* **TASK OBJECTIVE**
Copy each line in the data that includes the word "sich".

(Data entries)
..............................

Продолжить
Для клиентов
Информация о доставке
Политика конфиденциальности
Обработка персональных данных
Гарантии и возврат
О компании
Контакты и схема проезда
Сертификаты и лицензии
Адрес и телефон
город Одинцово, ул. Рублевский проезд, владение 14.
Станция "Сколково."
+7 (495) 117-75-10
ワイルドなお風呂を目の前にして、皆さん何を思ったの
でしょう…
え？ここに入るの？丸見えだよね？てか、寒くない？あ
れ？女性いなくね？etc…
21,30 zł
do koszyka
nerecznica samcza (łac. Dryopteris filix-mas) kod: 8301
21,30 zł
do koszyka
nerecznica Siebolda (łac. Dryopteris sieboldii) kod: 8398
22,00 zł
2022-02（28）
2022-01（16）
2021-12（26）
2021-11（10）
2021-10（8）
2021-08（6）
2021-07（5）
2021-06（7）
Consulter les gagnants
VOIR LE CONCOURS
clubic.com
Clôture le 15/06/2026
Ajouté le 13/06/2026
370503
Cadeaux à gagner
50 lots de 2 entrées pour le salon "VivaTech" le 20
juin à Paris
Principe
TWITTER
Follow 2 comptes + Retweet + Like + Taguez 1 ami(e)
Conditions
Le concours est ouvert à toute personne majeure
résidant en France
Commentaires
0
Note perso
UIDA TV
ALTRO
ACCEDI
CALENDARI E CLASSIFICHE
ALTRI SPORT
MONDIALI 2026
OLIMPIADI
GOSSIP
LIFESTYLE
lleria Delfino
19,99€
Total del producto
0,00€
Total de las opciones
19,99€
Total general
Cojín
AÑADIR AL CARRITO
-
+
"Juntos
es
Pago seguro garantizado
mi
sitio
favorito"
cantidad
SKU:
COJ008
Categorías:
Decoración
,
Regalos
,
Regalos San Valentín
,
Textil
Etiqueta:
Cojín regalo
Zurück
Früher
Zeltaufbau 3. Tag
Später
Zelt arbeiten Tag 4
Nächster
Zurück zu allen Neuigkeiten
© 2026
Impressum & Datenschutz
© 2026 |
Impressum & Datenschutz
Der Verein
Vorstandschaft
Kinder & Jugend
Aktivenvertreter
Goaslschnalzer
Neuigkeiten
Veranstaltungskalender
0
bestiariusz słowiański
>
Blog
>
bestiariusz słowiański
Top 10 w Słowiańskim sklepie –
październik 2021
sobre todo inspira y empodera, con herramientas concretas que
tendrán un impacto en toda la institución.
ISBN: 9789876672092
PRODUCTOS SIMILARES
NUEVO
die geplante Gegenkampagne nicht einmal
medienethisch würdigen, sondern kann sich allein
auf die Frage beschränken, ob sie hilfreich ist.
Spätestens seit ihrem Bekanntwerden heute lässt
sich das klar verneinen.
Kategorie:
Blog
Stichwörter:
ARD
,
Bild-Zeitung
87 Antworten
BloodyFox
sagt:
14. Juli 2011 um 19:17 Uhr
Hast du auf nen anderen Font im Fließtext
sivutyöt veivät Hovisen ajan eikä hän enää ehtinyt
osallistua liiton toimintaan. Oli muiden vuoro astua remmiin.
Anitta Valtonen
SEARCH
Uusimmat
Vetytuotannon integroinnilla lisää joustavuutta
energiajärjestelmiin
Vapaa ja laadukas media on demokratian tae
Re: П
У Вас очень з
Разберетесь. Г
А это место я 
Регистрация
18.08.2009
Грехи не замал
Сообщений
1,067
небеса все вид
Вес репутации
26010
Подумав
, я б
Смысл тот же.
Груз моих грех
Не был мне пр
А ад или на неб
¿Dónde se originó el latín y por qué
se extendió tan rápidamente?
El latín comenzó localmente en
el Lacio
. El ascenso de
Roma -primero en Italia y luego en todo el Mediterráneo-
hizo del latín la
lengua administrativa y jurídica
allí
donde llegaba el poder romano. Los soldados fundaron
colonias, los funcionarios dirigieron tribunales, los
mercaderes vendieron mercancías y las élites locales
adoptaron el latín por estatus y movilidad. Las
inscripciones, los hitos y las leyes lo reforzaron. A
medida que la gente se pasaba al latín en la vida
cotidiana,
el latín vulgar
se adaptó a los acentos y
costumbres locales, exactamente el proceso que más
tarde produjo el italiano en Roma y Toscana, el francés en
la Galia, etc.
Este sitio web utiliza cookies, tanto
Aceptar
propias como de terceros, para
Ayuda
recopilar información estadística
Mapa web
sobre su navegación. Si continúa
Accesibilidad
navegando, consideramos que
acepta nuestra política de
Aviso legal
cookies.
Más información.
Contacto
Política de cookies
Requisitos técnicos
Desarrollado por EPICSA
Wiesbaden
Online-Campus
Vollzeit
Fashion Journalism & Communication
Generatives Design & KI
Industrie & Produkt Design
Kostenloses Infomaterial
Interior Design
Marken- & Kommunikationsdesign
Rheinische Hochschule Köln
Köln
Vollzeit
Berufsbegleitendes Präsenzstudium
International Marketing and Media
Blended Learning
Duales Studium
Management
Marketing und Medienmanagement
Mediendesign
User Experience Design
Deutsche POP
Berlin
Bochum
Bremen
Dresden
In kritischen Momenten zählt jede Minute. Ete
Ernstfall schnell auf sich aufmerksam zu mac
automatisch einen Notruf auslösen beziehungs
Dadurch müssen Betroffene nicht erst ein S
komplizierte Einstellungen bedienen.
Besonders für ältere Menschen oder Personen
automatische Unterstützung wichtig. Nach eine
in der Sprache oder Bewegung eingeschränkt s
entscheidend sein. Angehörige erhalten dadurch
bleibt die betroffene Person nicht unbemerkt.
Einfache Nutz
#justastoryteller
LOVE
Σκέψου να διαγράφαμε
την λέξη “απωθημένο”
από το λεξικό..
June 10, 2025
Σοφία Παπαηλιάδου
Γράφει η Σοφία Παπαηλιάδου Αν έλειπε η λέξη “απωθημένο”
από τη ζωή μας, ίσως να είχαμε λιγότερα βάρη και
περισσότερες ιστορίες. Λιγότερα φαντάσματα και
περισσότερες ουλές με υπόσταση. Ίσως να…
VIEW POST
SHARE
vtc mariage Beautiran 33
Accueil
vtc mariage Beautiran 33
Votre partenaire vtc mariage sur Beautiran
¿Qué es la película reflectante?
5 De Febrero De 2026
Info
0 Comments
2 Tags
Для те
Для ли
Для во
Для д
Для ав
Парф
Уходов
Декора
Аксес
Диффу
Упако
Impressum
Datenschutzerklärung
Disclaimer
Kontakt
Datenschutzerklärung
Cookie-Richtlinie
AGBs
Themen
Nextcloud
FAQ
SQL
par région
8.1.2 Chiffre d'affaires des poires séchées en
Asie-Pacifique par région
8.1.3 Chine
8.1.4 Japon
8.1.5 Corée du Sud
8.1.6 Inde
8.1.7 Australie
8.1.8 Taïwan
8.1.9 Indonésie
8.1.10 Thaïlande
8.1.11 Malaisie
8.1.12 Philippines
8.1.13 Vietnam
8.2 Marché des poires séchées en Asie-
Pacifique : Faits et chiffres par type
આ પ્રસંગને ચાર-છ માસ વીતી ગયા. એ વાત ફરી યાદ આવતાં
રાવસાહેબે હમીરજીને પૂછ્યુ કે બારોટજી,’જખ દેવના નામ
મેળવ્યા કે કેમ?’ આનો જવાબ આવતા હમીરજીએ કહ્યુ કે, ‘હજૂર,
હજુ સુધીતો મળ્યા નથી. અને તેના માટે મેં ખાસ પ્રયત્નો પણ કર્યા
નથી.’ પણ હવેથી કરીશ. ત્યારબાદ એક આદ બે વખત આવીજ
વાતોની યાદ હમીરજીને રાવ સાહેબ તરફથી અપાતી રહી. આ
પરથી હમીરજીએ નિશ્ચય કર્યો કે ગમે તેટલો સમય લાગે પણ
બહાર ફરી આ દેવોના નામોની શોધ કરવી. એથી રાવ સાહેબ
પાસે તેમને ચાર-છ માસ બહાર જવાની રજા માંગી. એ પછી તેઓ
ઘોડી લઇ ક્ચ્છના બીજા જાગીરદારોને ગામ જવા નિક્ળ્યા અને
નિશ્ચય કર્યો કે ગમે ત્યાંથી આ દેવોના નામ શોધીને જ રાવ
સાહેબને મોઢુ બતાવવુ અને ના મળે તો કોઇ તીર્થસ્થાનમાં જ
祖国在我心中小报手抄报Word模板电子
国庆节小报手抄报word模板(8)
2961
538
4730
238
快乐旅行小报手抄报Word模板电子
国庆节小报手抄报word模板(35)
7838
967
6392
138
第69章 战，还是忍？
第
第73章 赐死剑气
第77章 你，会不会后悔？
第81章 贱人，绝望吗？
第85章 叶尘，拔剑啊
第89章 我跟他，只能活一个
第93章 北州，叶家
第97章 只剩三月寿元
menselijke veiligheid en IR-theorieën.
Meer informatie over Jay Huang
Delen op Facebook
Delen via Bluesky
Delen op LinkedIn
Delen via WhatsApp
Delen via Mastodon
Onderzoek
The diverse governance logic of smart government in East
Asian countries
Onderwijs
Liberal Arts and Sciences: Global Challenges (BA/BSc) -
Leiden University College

..............................

* **FINISHED EXERCISE**
medienethisch würdigen, sondern kann sich allein
sich das klar verneinen.
Ernstfall schnell auf sich aufmerksam zu mac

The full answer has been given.